MCP-1 Regulates Fractalkine Secretion through p38MAPK Signaling Pathway in Rats with Advanced Bone Cancer Pain

To explore the effect and mechanism of monocyte chemoattractant-1 regulating fractalkine secretion of neurons through p38mitogen-activated protein kinase signaling pathway in rats with advanced bone cancer pain. 30 adult female Sprague-Dawley rats of clean grade were selected and 5 Sprague-Dawley rats were selected as sham group. The rest rats were injected Walker 256 tumor cells to establish rat bone cancer pain model. After successful modeling, some rats were divided into 6 d group, 12 d group and 18 d group at random.
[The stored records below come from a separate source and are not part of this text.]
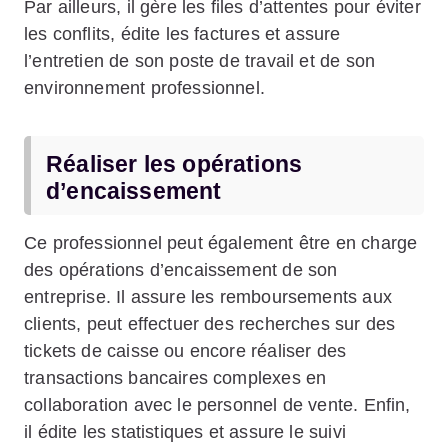
Par ailleurs, il gère les files d’attentes pour éviter
les conflits, édite les factures et assure
l’entretien de son poste de travail et de son
environnement professionnel.
Réaliser les opérations
d’encaissement
Ce professionnel peut également être en charge
des opérations d’encaissement de son
entreprise. Il assure les remboursements aux
clients, peut effectuer des recherches sur des
tickets de caisse ou encore réaliser des
transactions bancaires complexes en
collaboration avec le personnel de vente. Enfin,
il édite les statistiques et assure le suivi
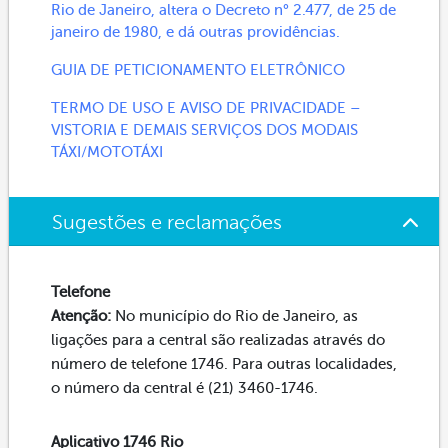
Rio de Janeiro, altera o Decreto n° 2.477, de 25 de
janeiro de 1980, e dá outras providências.
GUIA DE PETICIONAMENTO ELETRÔNICO
TERMO DE USO E AVISO DE PRIVACIDADE –
VISTORIA E DEMAIS SERVIÇOS DOS MODAIS
TÁXI/MOTOTÁXI
Sugestões e reclamações
Telefone
Atenção:
No município do Rio de Janeiro, as
ligações para a central são realizadas através do
número de telefone 1746. Para outras localidades,
o número da central é (21) 3460-1746.
Aplicativo 1746 Rio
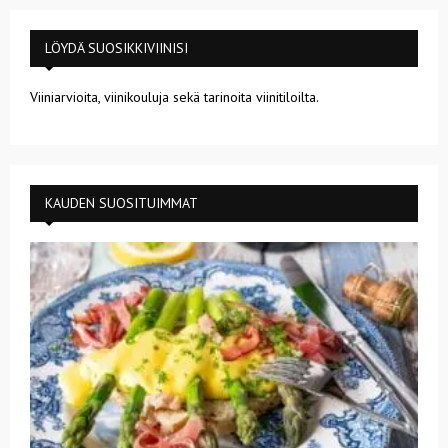
LÖYDÄ SUOSIKKIVIINISI
Viiniarvioita, viinikouluja sekä tarinoita viinitiloilta.
KAUDEN SUOSITUIMMAT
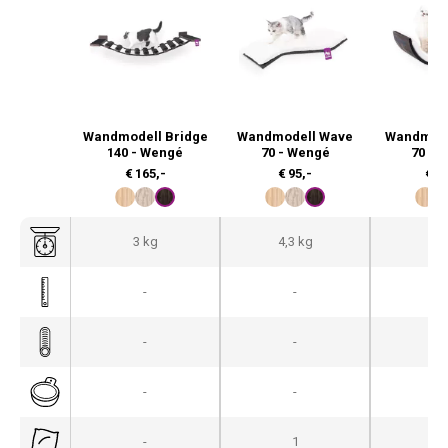
Wandmodell Bridge
Wandmodell Wave
Wandmode
140 - Wengé
70 - Wengé
70 - 
€
165,-
€
95,-
€
13
3 kg
4,3 kg
5,1
-
-
-
-
-
-
-
-
-
-
1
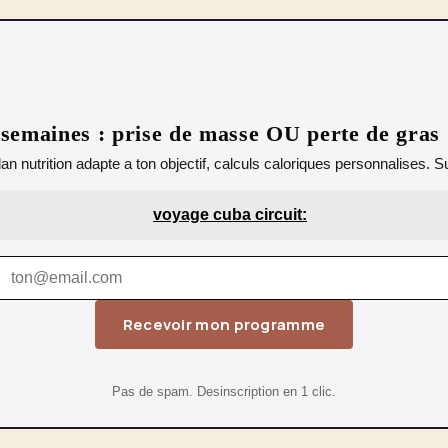
emaines : prise de masse OU perte de gras
lan nutrition adapte a ton objectif, calculs caloriques personnalises.
voyage cuba circuit:
Recevoir mon programme
Pas de spam. Desinscription en 1 clic.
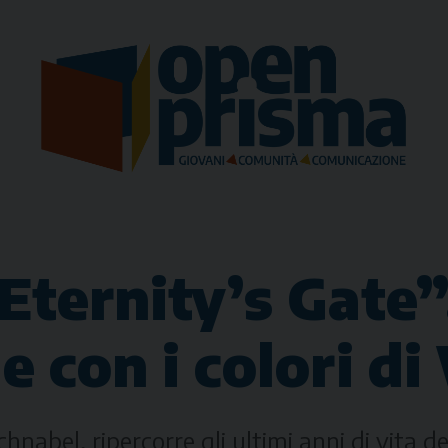
Eternity’s Gate”, 
 con i colori di
chnabel, ripercorre gli ultimi anni di vita d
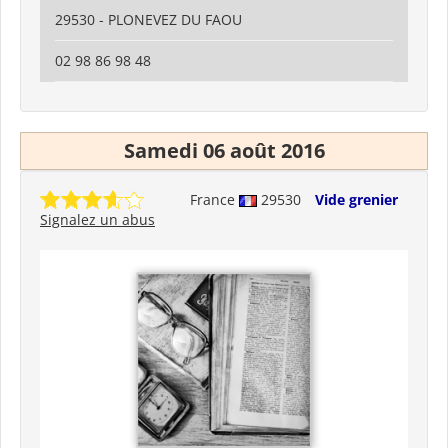
29530 - PLONEVEZ DU FAOU
02 98 86 98 48
Samedi 06 août 2016
France
29530
Vide grenier
Signalez un abus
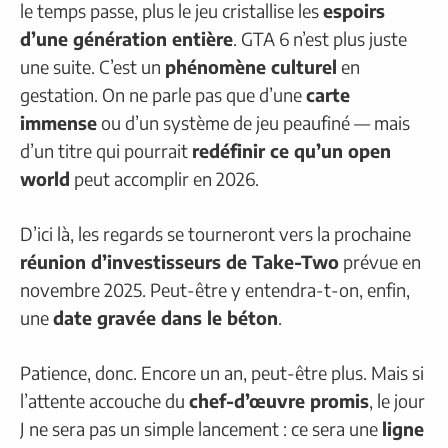
le temps passe, plus le jeu cristallise les
espoirs
d’une génération entière
. GTA 6 n’est plus juste
une suite. C’est un
phénomène culturel
en
gestation. On ne parle pas que d’une
carte
immense
ou d’un système de jeu peaufiné — mais
d’un titre qui pourrait
redéfinir ce qu’un open
world
peut accomplir en 2026.
D’ici là, les regards se tourneront vers la prochaine
réunion d’investisseurs de Take-Two
prévue en
novembre 2025. Peut-être y entendra-t-on, enfin,
une
date gravée dans le béton
.
Patience, donc. Encore un an, peut-être plus. Mais si
l’attente accouche du
chef-d’œuvre promis
, le jour
J ne sera pas un simple lancement : ce sera une
ligne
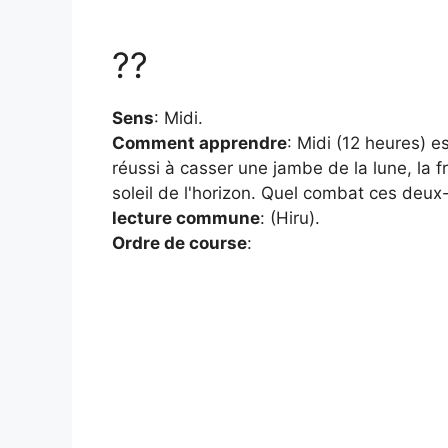
??
Sens
: Midi.
Comment apprendre
: Midi (12 heures) es
réussi à casser une jambe de la lune, la f
soleil de l'horizon. Quel combat ces deux-l
lecture commune
: (Hiru).
Ordre de course
:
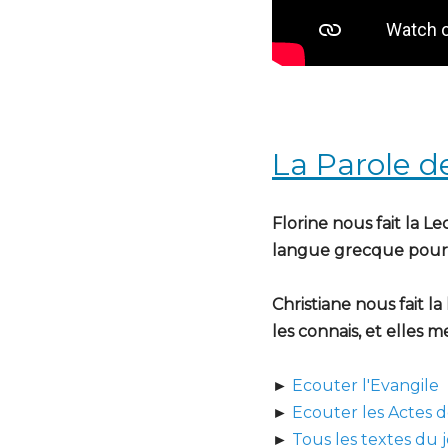
La Parole d
Florine nous fait la L
langue grecque pour l
Christiane nous fait la
les connais, et elles m
►
Ecouter l'Evangile
►
Ecouter les Actes d
►
Tous les textes du j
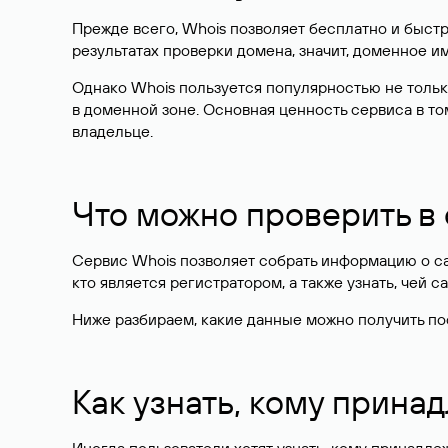
Прежде всего, Whois позволяет бесплатно и быстр
результатах проверки домена, значит, доменное 
Однако Whois пользуется популярностью не тольк
в доменной зоне. Основная ценность сервиса в то
владельце.
Что можно проверить в
Сервис Whois позволяет собрать информацию о сай
кто является регистратором, а также узнать, чей са
Ниже разбираем, какие данные можно получить по
Как узнать, кому прина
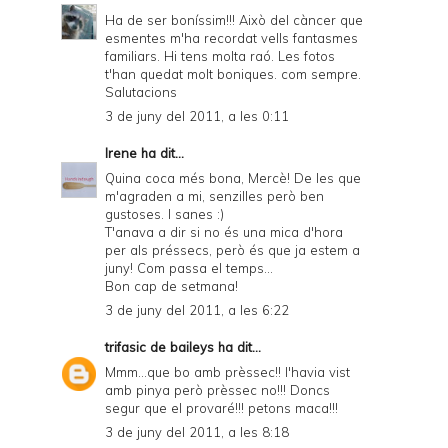
Ha de ser boníssim!!! Això del càncer que
esmentes m'ha recordat vells fantasmes
familiars. Hi tens molta raó. Les fotos
t'han quedat molt boniques. com sempre.
Salutacions
3 de juny del 2011, a les 0:11
Irene
ha dit...
Quina coca més bona, Mercè! De les que
m'agraden a mi, senzilles però ben
gustoses. I sanes :)
T'anava a dir si no és una mica d'hora
per als préssecs, però és que ja estem a
juny! Com passa el temps...
Bon cap de setmana!
3 de juny del 2011, a les 6:22
trifasic de baileys
ha dit...
Mmm...que bo amb prèssec!! l'havia vist
amb pinya però prèssec no!!! Doncs
segur que el provaré!!! petons maca!!!
3 de juny del 2011, a les 8:18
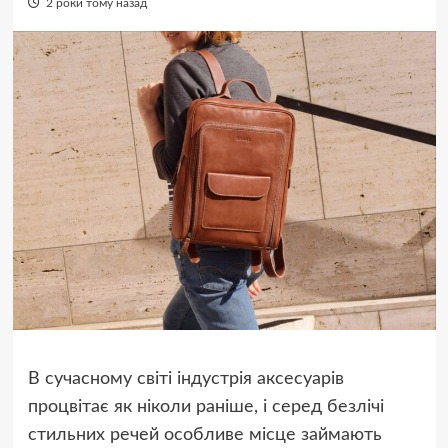
2 роки тому назад
В сучасному світі індустрія аксесуарів
процвітає як ніколи раніше, і серед безлічі
стильних речей особливе місце займають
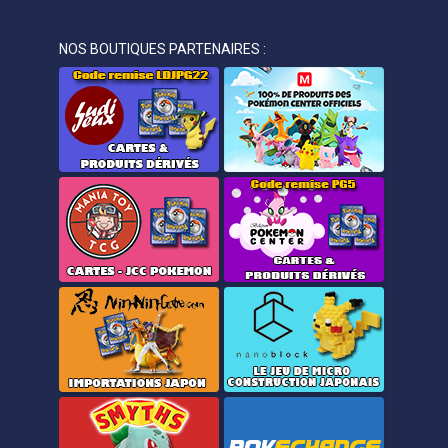
NOS BOUTIQUES PARTENAIRES :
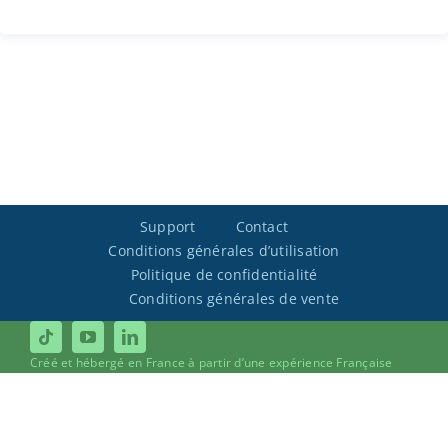
Support
Contact
Conditions générales d’utilisation
Politique de confidentialité
Conditions générales de vente
Créé et hébergé en France à partir d’une expérience Française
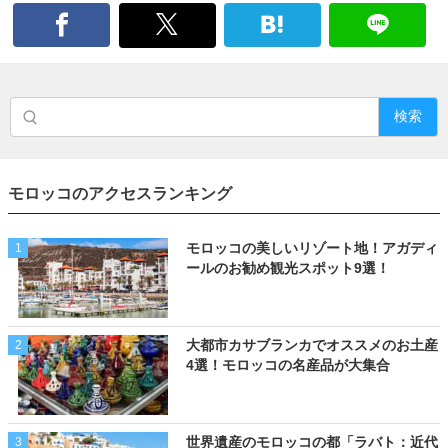
検索
モロッコのアクセスランキング
モロッコの美しいリゾート地！アガディ
1
ールのお勧め観光スポット9選！
大都市カサブランカでオススメのお土産
2
4選！モロッコの名産品が大集合
世界遺産のモロッコの都「ラバト：近代
3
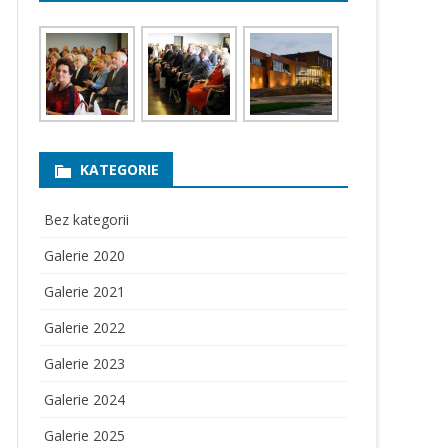
KATEGORIE
Bez kategorii
Galerie 2020
Galerie 2021
Galerie 2022
Galerie 2023
Galerie 2024
Galerie 2025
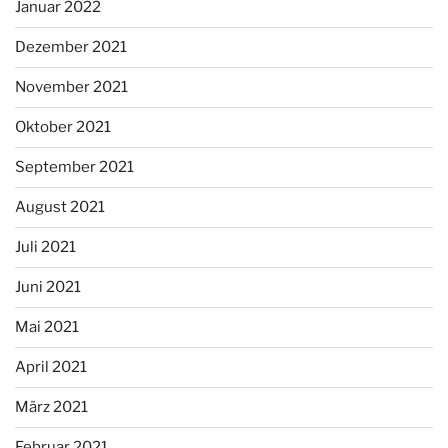
Januar 2022
Dezember 2021
November 2021
Oktober 2021
September 2021
August 2021
Juli 2021
Juni 2021
Mai 2021
April 2021
März 2021
Februar 2021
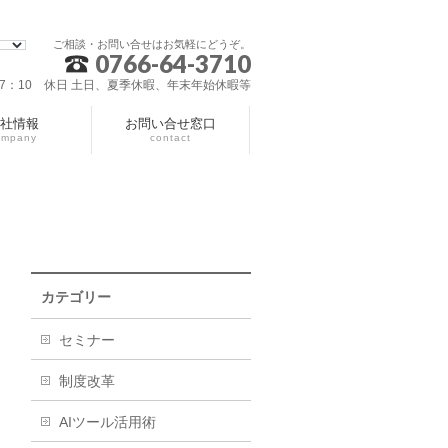
ご相談・お問い合せはお気軽にどうぞ。
0766-64-3710
～17：10 休日 土日、夏季休暇、年末年始休暇等
社情報
お問い合せ窓口
ompany
contact
カテゴリー
セミナー
制度改革
AIツール活用術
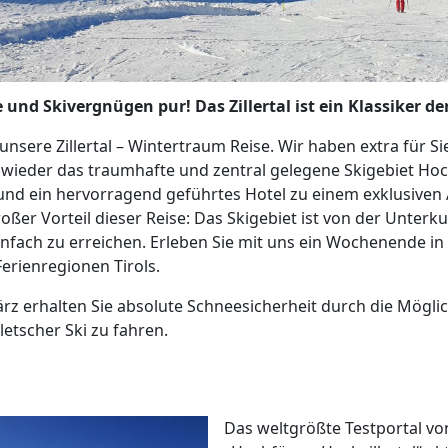
 und Skivergnügen pur! Das Zillertal ist ein Klassiker d
unsere Zillertal – Wintertraum Reise. Wir haben extra für Si
 wieder das traumhafte und zentral gelegene Skigebiet Ho
 und ein hervorragend geführtes Hotel zu einem exklusiven
roßer Vorteil dieser Reise: Das Skigebiet ist von der Unterk
infach zu erreichen. Erleben Sie mit uns ein Wochenende in
Ferienregionen Tirols.
z erhalten Sie absolute Schneesicherheit durch die Mögli
letscher Ski zu fahren.
Das weltgrößte Testportal von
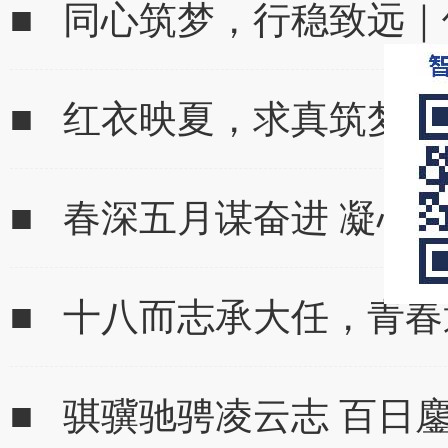
■ 同心筑梦，行稳致远｜
■ 红衣映夏，求真筑梦 | 
■ 春深五月谋奋进 凝心
■ 十八而志承大任，青
■ 骐骥驰骋凌云志 百日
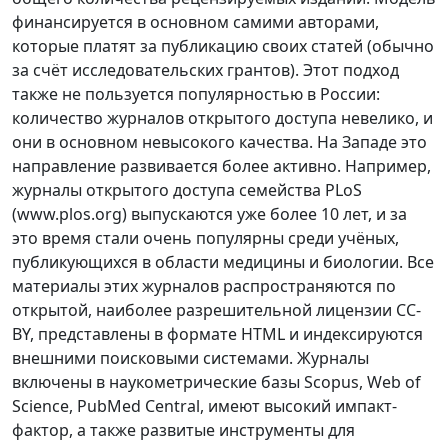
финансируется в основном самими авторами,
которые платят за публикацию своих статей (обычно
за счёт исследовательских грантов). Этот подход
также не пользуется популярностью в России:
количество журналов открытого доступа невелико, и
они в основном невысокого качества. На Западе это
направление развивается более активно. Например,
журналы открытого доступа семейства PLoS
(www.plos.org) выпускаются уже более 10 лет, и за
это время стали очень популярны среди учёных,
публикующихся в области медицины и биологии. Все
материалы этих журналов распространяются по
открытой, наиболее разрешительной лицензии CC-
BY, представлены в формате HTML и индексируются
внешними поисковыми системами. Журналы
включены в наукометрические базы Scopus, Web of
Science, PubMed Central, имеют высокий импакт-
фактор, а также развитые инструменты для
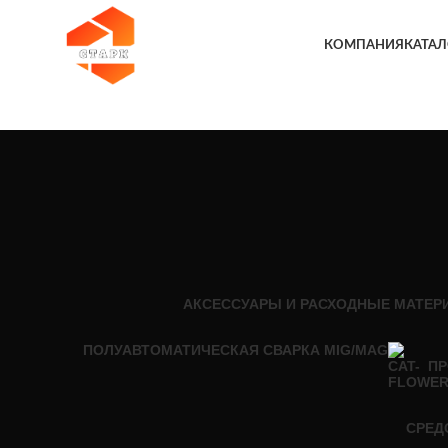
КОМПАНИЯ
КАТАЛ
АКСЕССУАРЫ И РАСХОДНЫЕ МАТЕР
ПОЛУАВТОМАТИЧЕСКАЯ СВАРКА MIG/MAG
ПР
СРЕД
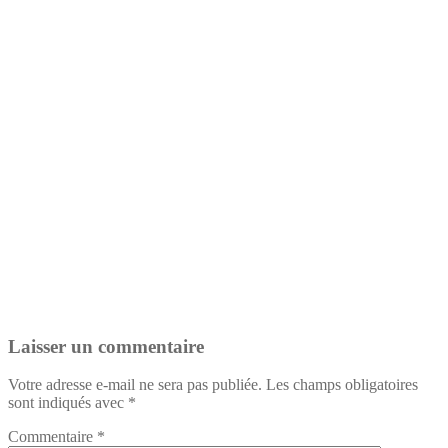
Laisser un commentaire
Votre adresse e-mail ne sera pas publiée.
Les champs obligatoires
sont indiqués avec
*
Commentaire
*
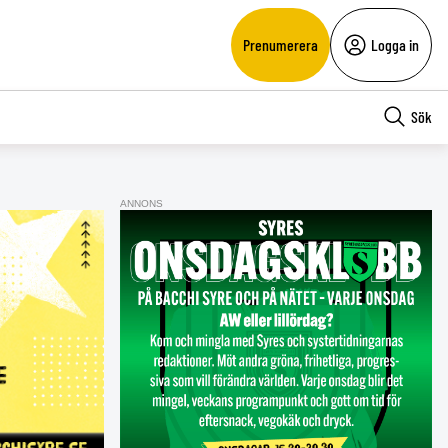
Prenumerera
Logga in
Sök
ANNONS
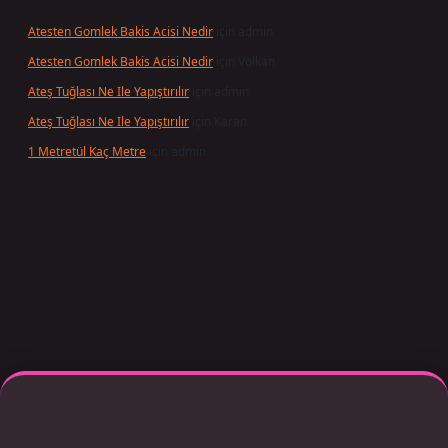
Atesten Gomlek Bakis Acisi Nedir
için
admin
Atesten Gomlek Bakis Acisi Nedir
için
Volkan
Ateş Tuğlası Ne Ile Yapıştırılır
için
admin
Ateş Tuğlası Ne Ile Yapıştırılır
için
Karan
1 Metretül Kaç Metre
için
admin
exper giriş adresi güncellendi
betexper.xyz
m elexbet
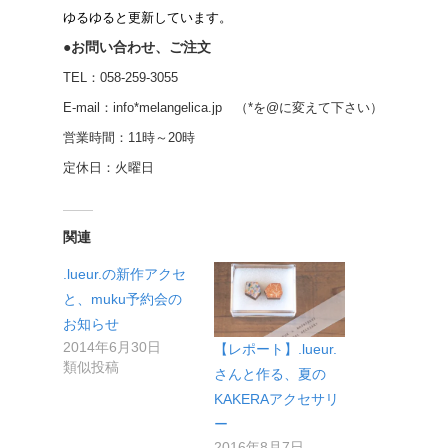
ゆるゆると更新しています。
●お問い合わせ、ご注文
TEL：058-259-3055
E-mail：info*melangelica.jp （*を@に変えて下さい）
営業時間：11時～20時
定休日：火曜日
関連
.lueur.の新作アクセ
と、muku予約会の
お知らせ
2014年6月30日
【レポート】.lueur.
類似投稿
さんと作る、夏の
KAKERAアクセサリ
ー
2016年8月7日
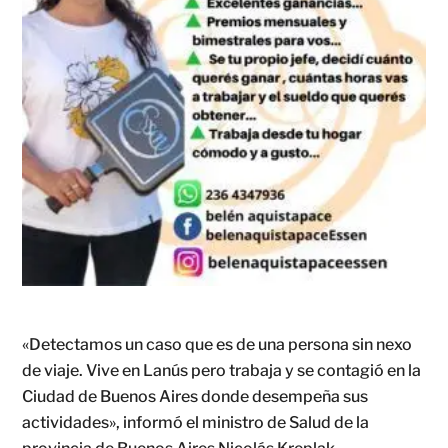
«Detectamos un caso que es de una persona sin nexo
de viaje. Vive en Lanús pero trabaja y se contagió en la
Ciudad de Buenos Aires donde desempeña sus
actividades», informó el ministro de Salud de la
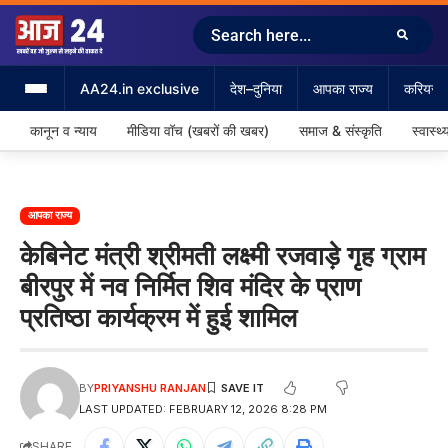
AA24.in exclusive
देश–दुनिया
आपका राज्य
करियर &
कानून व न्याय
मीडिया वॉच (खबरों की खबर)
समाज & संस्कृति
स्वास्थ्
आपका राज्य
केबिनेट मंत्री श्रीमती लक्ष्मी रजवाड़े गृह ग्राम
बीरपुर में नव निर्मित शिव मंदिर के प्राण
प्रतिष्ठा कार्यक्रम में हुई शामिल
BY
PRIYANSHU RANJAN
LAST UPDATED: FEBRUARY 12, 2026 8:28 PM
SHARE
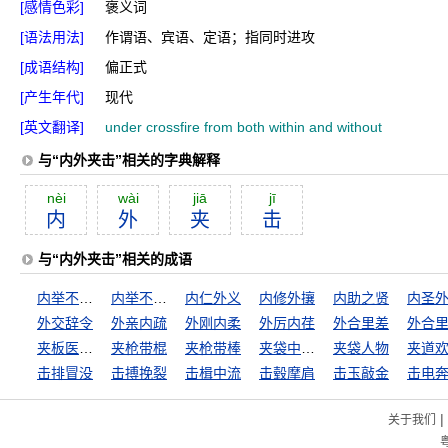
[感情色彩]
褒义词
[语法用法]
作谓语、宾语、定语；指同时进攻
[成语结构]
偏正式
[产生年代]
现代
[英文翻译]
under crossfire from both within and without
与“内外夹击”相关的字典解释
nèi
wài
jiā
jī
内
外
夹
击
与“内外夹击”相关的成语
内举不失其子，外举不失其仇
内举不避亲，外举不避怨
内仁外义
内修外攘
内助之贤
内圣
外交辞令
外亲内疏
外刚内柔
外厉内荏
外合里差
外合
夹板医驼子
夹枪带棍
夹枪带棒
夹袋中人物
夹袋人物
夹道
击排冒没
击搏挽裂
击楫中流
击毂摩肩
击玉敲金
击电
|
关于我们
粤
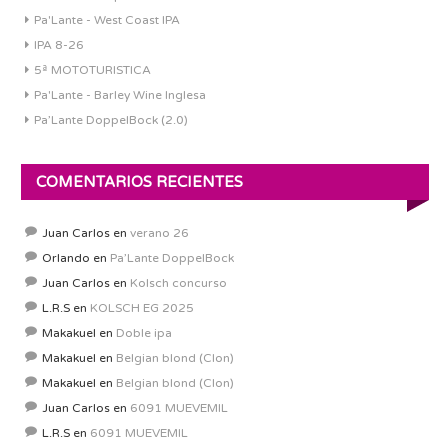
Pa'Lante - West Coast IPA
IPA 8-26
5ª MOTOTURISTICA
Pa'Lante - Barley Wine Inglesa
Pa’Lante DoppelBock (2.0)
COMENTARIOS RECIENTES
Juan Carlos
en
verano 26
Orlando
en
Pa’Lante DoppelBock
Juan Carlos
en
Kolsch concurso
L.R.S
en
KOLSCH EG 2025
Makakuel
en
Doble ipa
Makakuel
en
Belgian blond (Clon)
Makakuel
en
Belgian blond (Clon)
Juan Carlos
en
6091 MUEVEMIL
L.R.S
en
6091 MUEVEMIL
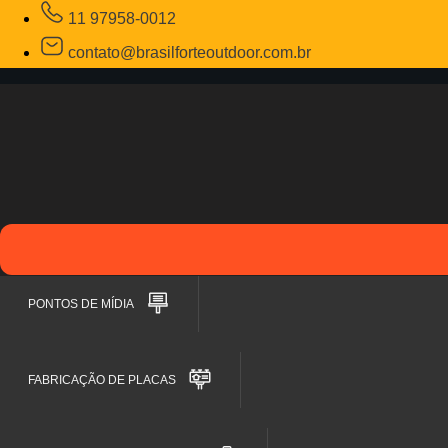
11 97958-0012
contato@brasilforteoutdoor.com.br
PONTOS DE MÍDIA
FABRICAÇÃO DE PLACAS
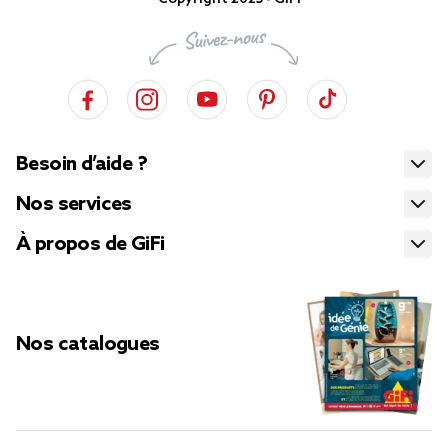
Besoin d’aide ?
Nos services
À propos de GiFi
Nos catalogues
The monocyte chemoattractant-1 protein in spinal cord was compared at 0 h, 1 h, 2 h, 4 h and 24 h. The rest of the model rats were randomly divided into bone cancer pain group and monocyte chemoattractant-1 group. The rats in the bone cancer pain group were not treated. The monocyte chemoattractant-1 rats were intrathecally injected with 10 mu g/mu l monocyte chemoattractant-1 neutralizing antibody. After 12 d, the pain threshold PWT, phopho-p38, chemokine C-X3-C-motif receptor 1 protein expression levels and fractalkine secretion were detected in sham group, bone cancer pain group and monocyte chemoattractant-1 group 12 d later. The monocyte chemoattractant-1 protein in spinal cord of 6 d group, 12 d group and 18 d group was higher than sham group. After 12 d, PWT value of bone cancer pain group was lower than sham group. The PWT value of monocyte chemoattractant-1 group was higher than bone cancer pain group. The phopho-p38, chemokine C-X3-C-motif receptor 1 and fractalkine secretion in spinal cord of bone cancer pain group were higher than sham group. The phopho-p38, chemokine C-X3-C-motif receptor 1 and fractalkine secretion in spinal cord of monocyte chemoattractant-1 group were lower than bone cancer pain group. The monocyte chemoattractant-1 is up-regulated in rats with advanced bone cancer pain, which can regulate the secretion of fractalkine by activating p38 mitogen-activated protein kinase signaling pathway, and then act on chemokine C-X3-C-motif receptor 1 and participate in the process of bone cancer pain in rats.